As per access, based on 2013 OECD review of healthcare systems around the world, Dutch system delivers relatively mediocre performance when it comes to the patients perceptions of equitability of health outcomes based on individual income.
Quality of care is also a concern in the case of a UHI model. In 2010, Dutch Healthcare Performance Report found that absent price-differentiation under the UHI, hospitals tend to compete for patients on the basis of quantity, not quality of services provision. This reduces times spent on hospital beds, but increases re-admissions to hospitals. Cost containment measures are also often resulting in reduced compliance with treatment plans, which is increasing the risks for patients with chronic diseases and long-term conditions.
In the case of GPs access, flat fees, combined with cuts to capitation spending, UHI can result in shorter consultations and fewer conditions being addressed during each consultation.
The main advantage of the UHI system is that it separates provider of services, such as hospitals and medical practitioners, from payer for services, e.g. the state and insurance companies. In Irish context, this means drastically reducing HSE’s power in managing the health system. Thus, absent a deep, structural reform of the HSE, current insurance holders can simply expect to pay more for even lesser services of lower quality under the UHI.
All of this clearly suggests that latest plans propose a new form of misgovernment being introduced into the already misgoverned system of public health. A Biercean revolution in policy formation.
box-out:
IMF's latest Fiscal Monitor released this week makes for an uncomfortable reading for anyone concerned with public finances in Ireland.
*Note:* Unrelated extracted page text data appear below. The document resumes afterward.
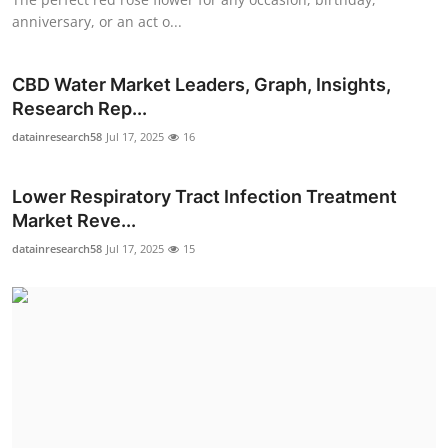
anniversary, or an act o...
CBD Water Market Leaders, Graph, Insights,
Research Rep...
datainresearch58
Jul 17, 2025
16
Lower Respiratory Tract Infection Treatment
Market Reve...
datainresearch58
Jul 17, 2025
15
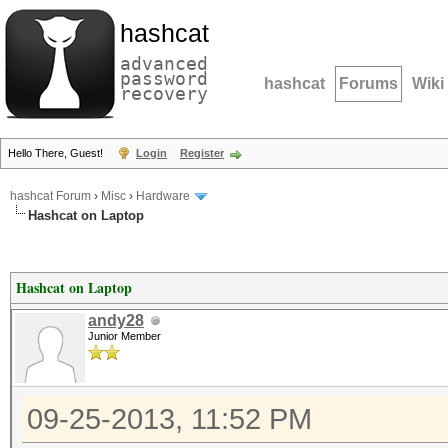
hashcat
advanced
password
hashcat
Forums
Wiki
recovery
Hello There, Guest!
Login
Register
hashcat Forum
›
Misc
›
Hardware
Hashcat on Laptop
Hashcat on Laptop
andy28
Junior Member
09-25-2013, 11:52 PM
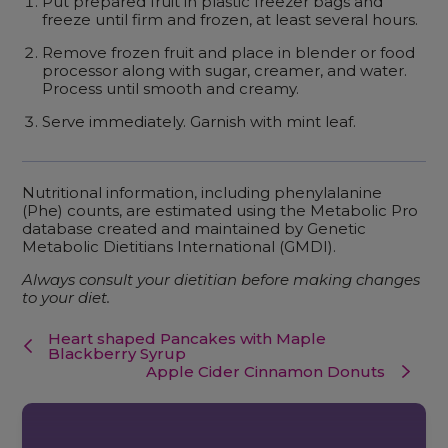
Put prepared fruit in plastic freezer bags and
freeze until firm and frozen, at least several hours.
Remove frozen fruit and place in blender or food
processor along with sugar, creamer, and water.
Process until smooth and creamy.
Serve immediately. Garnish with mint leaf.
Nutritional information, including phenylalanine
(Phe) counts, are estimated using the Metabolic Pro
database created and maintained by Genetic
Metabolic Dietitians International (GMDI).
Always consult your dietitian before making changes
to your diet.
Heart shaped Pancakes with Maple
Blackberry Syrup
Apple Cider Cinnamon Donuts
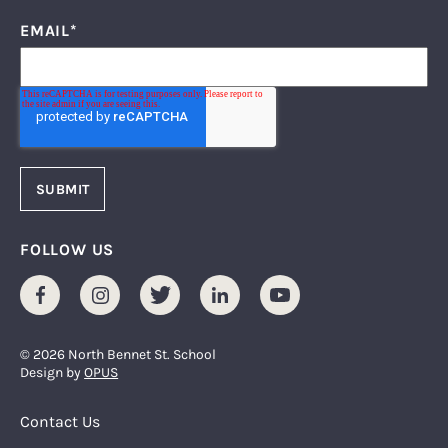
EMAIL
*
FOLLOW US
Facebook
Instagram
Twitter
LinkedIn
Youtube
© 2026 North Bennet St. School
Design by
OPUS
Footer Menu
Contact Us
The Fund sets out an exercise of estimating the fiscal efforts needed to drive down Government debt across the advanced economies to their target levels by 2030. In the case of Ireland, this envisages a reduction in debt from 123.7 percent of GDP forecast for 2014 to a 2030 target of 64.8 percent. To achieve this, the IMF estimates that Ireland will need to deliver average annual surpluses net of interest costs on public debt of 6.3 percent of GDP over the next 17 years. This is slightly below Spain's, but well ahead of Portugal's and Italy's. Iceland, hit by a crisis as severe as ours, will require only 1.1 percent average surpluses to deliver on a debt reduction from 91.7 percent of GDP in 2014 to 43 percent of GDP in 2030. One of the drivers for this bleak outlook for Ireland is the Fund estimation that we will run second highest level of average fiscal deficits in 2014-2030 in the euro area. Another reason is that by IMF analysis, Irish economy has been a relative laggard in the group of crises-hit advanced economies. IMF reports a Cyclically Adjusted Primary Balance (CAPB) - a measure of public deficit stripping out the temporary effects of the recession on public finances and interest payments on Government debt. This year Ireland will reach a cyclically adjusted primary surplus for the first time since the onset of the crisis. Iceland has done the same two years ago, as did Greece. Portugal recorded its first CAPB surplus in 2013. Italy has posted surpluses in every year since 2006. Only Spain is expected to under perform Ireland on CAPB basis. For all the talk about tax cuts in 2015, it looks like the IMF might have some tough questions for the Government before the Budget Day.